Skip to content

OCR4all-libraries – Introduction

Motivation and General Idea

  • Availability of Solutions: Numerous high-performance open-source solutions for ATR are already available, with new releases emerging continuously.
  • Diverse Use Cases: The highly heterogeneous nature of use cases necessitates the targeted deployment of specialized ATR solutions.
  • Requirement: There is a need for user-friendly frameworks that facilitate the flexible, integrable, and sustainable combination and application of both existing and future ATR solutions.
  • Objective: Our goal is to empower users to perform ATR independently, achieving high-quality results.
  • Foundation: This framework is built upon freely available tools, enhanced by our in-house developments.

OCR-D and OCR4all

  • OCR-D Initiative: The DFG-funded OCR-D initiative is dedicated to facilitating the mass full-text transformation of historical prints published in the German-speaking world.
  • Focus Areas: OCR-D emphasizes interoperability and connectivity, ensuring a high degree of flexibility and sustainability in its solutions.
  • Integrated Solutions: The initiative combines multiple ATR solutions within a unified framework, enabling precise adaptation to specific materials and use cases.
  • Open Source Commitment: All results from the OCR-D project are released as completely open-source.
  • OCR4all-Libraries Project: The DFG-funded OCR4all-libraries project has two primary goals:
    • Providing a user-friendly interface for OCR-D solutions via OCR4all, enabling independent use by non-technical users.
    • Enhancing the ATR output within OCR4all to offer added value to even the most technically experienced users.

System Architecture

  • Modularity and Interoperability: The framework is designed with a strong focus on modularity and interoperability, ensuring seamless integration and adaptability.
  • Distributed Infrastructure: The architecture features a distributed infrastructure, with a clear separation between the backend and frontend components.
    • Backend: Built with Java and Spring Boot.
    • Frontend: Developed using the Vue.js ecosystem.
  • Component Communication: Components communicate via a REST API, enabling efficient interaction between different parts of the system.
  • Integration of Third-Party Solutions: Service Provider Interfaces (SPIs) allow for the integration of third-party solutions, such as ATR processors.
  • Containerized Setup: The containerized architecture ensures easy distribution and deployment of all integrated components with minimal barriers.
  • Data Sovereignty: Users retain full control over their data, with no data leaving the instance without explicit user or administrator consent.
  • Reproducibility: Every step in the process is fully reproducible.
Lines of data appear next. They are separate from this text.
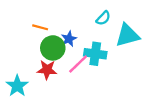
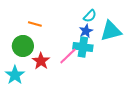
blue star: (69, 39) -> (86, 31), moved
green circle: (53, 48) -> (23, 46), moved
red star: (47, 70) -> (41, 61), turned 30

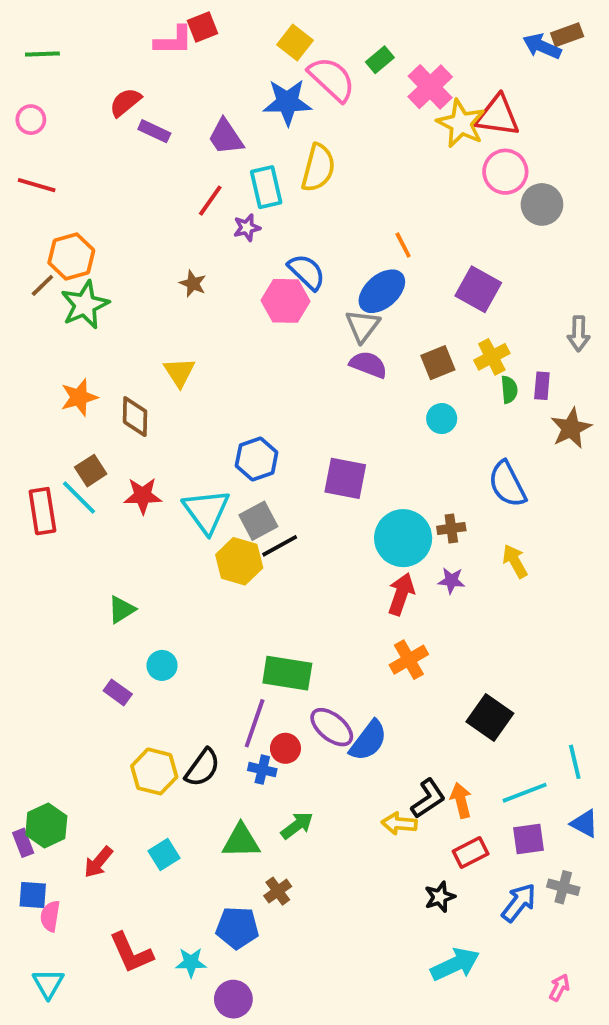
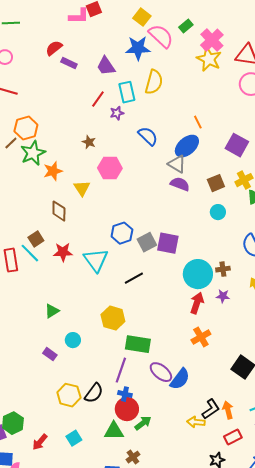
yellow star: (461, 123) -> (209, 59), moved
pink hexagon: (285, 301) -> (110, 168), moved
gray triangle: (363, 326) -> (177, 164), turned -36
orange star: (79, 397) -> (53, 171), moved
gray square: (258, 521) -> (147, 242), moved
yellow hexagon: (239, 561) -> (113, 318), moved
red circle: (285, 748) -> (127, 409), moved, size x1.5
A "transcript of records" feature stores detailed information about the processors and parameters used, ensuring transparency and repeatability.

Modules

Data Management and Processing

  • Separation of Functions: Data management and processing are strictly separated to ensure efficient handling and security.
  • Data Sharing: Data can be shared with different users or user groups as needed.

Processors and NodeFlow

  • Wide Array of Processors: A diverse range of ATR processors is available, including OCR-D and external options.
  • Ease of Integration: New processors can be easily implemented via a well-defined interface, with the user interface generated automatically.
  • NodeFlow: The graphical editor NodeFlow simplifies the creation of workflows, making it convenient for users to design and customize processing sequences.

LAREX

  • Result Correction and Training Data Creation: LAREX allows for the correction of all ATR workflow results and the creation of training data.
  • Visual Workflow Identification: LAREX helps users identify the most suitable workflows as a visual explanation component.

Datasets, Training, and Evaluation

  • Dataset Creation: Datasets can be created with the option to use tagging and import functionalities.
  • Dataset Enrichment: Datasets can be enriched with training data generated and tagged within the application, even across various projects and sources.
  • Model Training: Train models on selected datasets or subsets thereof, with options for in-app usage or exporting both models and associated training data.
  • Model Evaluation: Evaluate both trained and imported models using curated datasets to ensure quality and accuracy.

Working with OCR4all-libraries

Example Use Cases and Application Scenarios

Fully Automatic Mass Full-Text Digitalization

  • Objective: Maximize throughput with minimal manual effort.
  • Users: Libraries and archives processing large volumes of scanned materials.
  • Approach: Use the pro mode (NodeFlow, LAREX, and datasets) to identify the most suitable workflow.

Flawless Transcription of Source Material

  • Objective: Achieve maximum quality, accepting significant manual effort.
  • Users: Humanist researchers preparing text for a digital edition.
  • Approach: Utilize the base mode for iterative transcription with continually improving accuracy.

Building Corpora for Quantitative Applications

  • Objective: Maximize quality while minimizing manual effort.
  • Users: Researchers constructing corpora for training and evaluating quantitative methods.
  • Approach: Manage data and consistently retrain source-specific or mixed models using datasets and tagging functionalities.